25 setembro 2007

Meu deus! O que eles alegam? Como estão planejando fazer isso??? Ronaldo e Tathi, por favor, marquem um horário pra gente conversar. Ai, que tristeza...
Soninha Francine
Rosi Querida entendo muito a tua situação,luta TUDO que puderes para não deixar terminar. "Eles" acham que isto Artes e Cultura não inclui e nem faz parte da vida deles,pois trabalhar com a sensibilidade e o pensar o sentir destas pessoas incomodam pois MODIFICA e não acredito que ainda tem Autoridades com esta falta de sensibilidade e conhecimento do que acontece no mundo da Inclusão através da Arte e só assim quando se trabalha com o Ser Humano Total com todos os SEUS Sentidos(tato,visão,Audição OLHAR-mais alem,)Isto transforma,isto Inclui,quando eles se percebem que podem e são capazes e que tem uma historia.
Lutar sempre para um mundo melhor é nossa função de Educadora,facilitadora ou Cuidadora deste povo menos privilegiado Nesta nossa Sociedade CAPITALISTA PODRE.Mas eu continuo a ter esperança.
E aquele secretario que foi contigo lá no Arsenal nao pode fazer nada?
Vou falar com a Sonia para ver se da para ir conhecer.
Bjs
NÂo DESISTA

Berenice
Fabi:
Ai Rosi, que coisa mais triste... pq querem fazer isso com o CACA? Que povo sem noção, sem respeito, sem coração!O que podemos fazer para ajudar? Um abaixo assinado? Uma passeata? Fale com todos os alunos e suas mães tb... Estou meio loka de trabalho por aqui, mas conte comigo!BJOOO JOOO

23 setembro 2007

Depois de mais de 02 anos à frente do Centro de Apoio à Criança e Adolescente (Caca), me deparo com a noticia de que assistentes sociais da secretaria de assistência e promoção social da cidade de Osasco, querem e nem perguntaram opiniões dos que lá frequentam, o Fechamento do espaço.
Não consigo ao certo, dizer ou achar que deveria dizer algo que pudesse encaixar exatamente nos porquês todos que com certeza não surgem sómente na minha cabeça.
No entanto, não posso ficar parada diante de uma não proposta adequada. Tenho mais é que divulgar (já que os que puderam fazer isso não o fizeram), os projetos que acontecem nesse espaço que aqui nessas páginas sempre dei o título de espaço mágico!
Não se faz necessário relatar o que tem acontecido depois que assumi, com uma equipe de trabalho que só pensa em aumentar a capacidade e deixar o espaço cada vez melhor.
Está lá e para aqueles que não conseguem entender o quanto é mágico poder ter garra e trabalhar arduamente, machuca o fato de não terem a mesma garra.
Para aqueles que leêm, escrevem e patinam engasgando nas próprias meias palavras , fere a alma não poder dizer que fez ( ou fizeram). Então, é melhor acabar. E assim seguem,como se dissessem:
Senhoras e Senhores, Fechem os olhos, poque dói o não direito de ter o que não tive como fazer,
Fechem os olhos para não machucar a alma porque não sei como lidar com aqueles que por alma, por dom, vão lá e fazem.........
Fechem os olhos porque dói saber que é muito simples fazer, mas não consigo me mover.......
Fechem os olhos porque dói na alma ter estudado, lido e não conseguido me envolver o suficiente pra entender que a vida é Simplesmente Simples!!!!!!!!!!

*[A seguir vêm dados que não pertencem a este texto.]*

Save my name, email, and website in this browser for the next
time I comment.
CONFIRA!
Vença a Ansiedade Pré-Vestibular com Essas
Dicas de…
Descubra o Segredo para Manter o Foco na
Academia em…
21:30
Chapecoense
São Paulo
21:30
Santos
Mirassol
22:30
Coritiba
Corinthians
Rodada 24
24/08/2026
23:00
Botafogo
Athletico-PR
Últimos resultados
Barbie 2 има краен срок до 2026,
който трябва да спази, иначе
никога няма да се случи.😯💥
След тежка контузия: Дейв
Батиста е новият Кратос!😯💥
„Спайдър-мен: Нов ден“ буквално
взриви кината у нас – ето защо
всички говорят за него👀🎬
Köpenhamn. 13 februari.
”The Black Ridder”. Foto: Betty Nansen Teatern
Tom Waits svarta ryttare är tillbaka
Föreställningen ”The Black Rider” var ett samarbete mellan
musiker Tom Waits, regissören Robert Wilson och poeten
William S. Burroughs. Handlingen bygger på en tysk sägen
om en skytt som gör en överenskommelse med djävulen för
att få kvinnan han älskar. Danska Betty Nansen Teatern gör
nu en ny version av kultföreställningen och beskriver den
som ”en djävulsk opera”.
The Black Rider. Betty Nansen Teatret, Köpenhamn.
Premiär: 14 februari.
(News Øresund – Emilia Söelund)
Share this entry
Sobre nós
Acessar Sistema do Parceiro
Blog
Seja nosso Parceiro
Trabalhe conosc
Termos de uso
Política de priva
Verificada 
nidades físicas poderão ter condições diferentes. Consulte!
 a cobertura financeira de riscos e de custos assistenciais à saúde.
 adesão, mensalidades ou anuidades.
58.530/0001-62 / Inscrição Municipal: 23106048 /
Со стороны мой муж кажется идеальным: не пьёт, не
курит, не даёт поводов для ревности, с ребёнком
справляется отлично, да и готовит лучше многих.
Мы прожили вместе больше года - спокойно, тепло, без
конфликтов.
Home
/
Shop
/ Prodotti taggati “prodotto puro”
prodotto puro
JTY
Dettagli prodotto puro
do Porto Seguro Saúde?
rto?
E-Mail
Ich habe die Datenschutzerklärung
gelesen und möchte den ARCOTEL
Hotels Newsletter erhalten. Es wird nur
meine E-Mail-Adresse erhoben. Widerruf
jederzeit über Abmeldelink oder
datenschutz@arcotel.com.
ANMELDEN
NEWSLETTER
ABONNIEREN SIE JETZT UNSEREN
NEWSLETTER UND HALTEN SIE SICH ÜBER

Assim , fica mais fácil.........
Fechamos nós os olhos, para assim, de repente poder dizer que conseguimos aumentar um espaço que deveria diminuir se tívessemos condições de entender os humanos e então um espaço totalmente aberto, envolvido culturalmente continuaria aberto porque é assim, bem aberto e limpo que tudo deveria ser!!!!!!!!!!

Então, Fechamos os espaços abertos e recolhamos seres pelas ruas para podermos botar trancafiados num espaço que outrora aberto, borbulhava energia escorrendo alegria,estonteano aqueles que querem passar por entre portas e grades e com olhos piedosos, balbuciar palavras de meio conforto e confortarem a própria alma massageando com mentiras e de canto ainda dizerem que estão fazendo o bem àqueles desprovidos........

OHHHHHHHHHHH !!!!!!!!!!!!!! Mundo mundo vasto mundo.................
fechem tudo que faz bem à alma, porque os que não conseguem fazer parte disso tudo ,fecham as caras achando que estão por baixo!!!!!!!!!!!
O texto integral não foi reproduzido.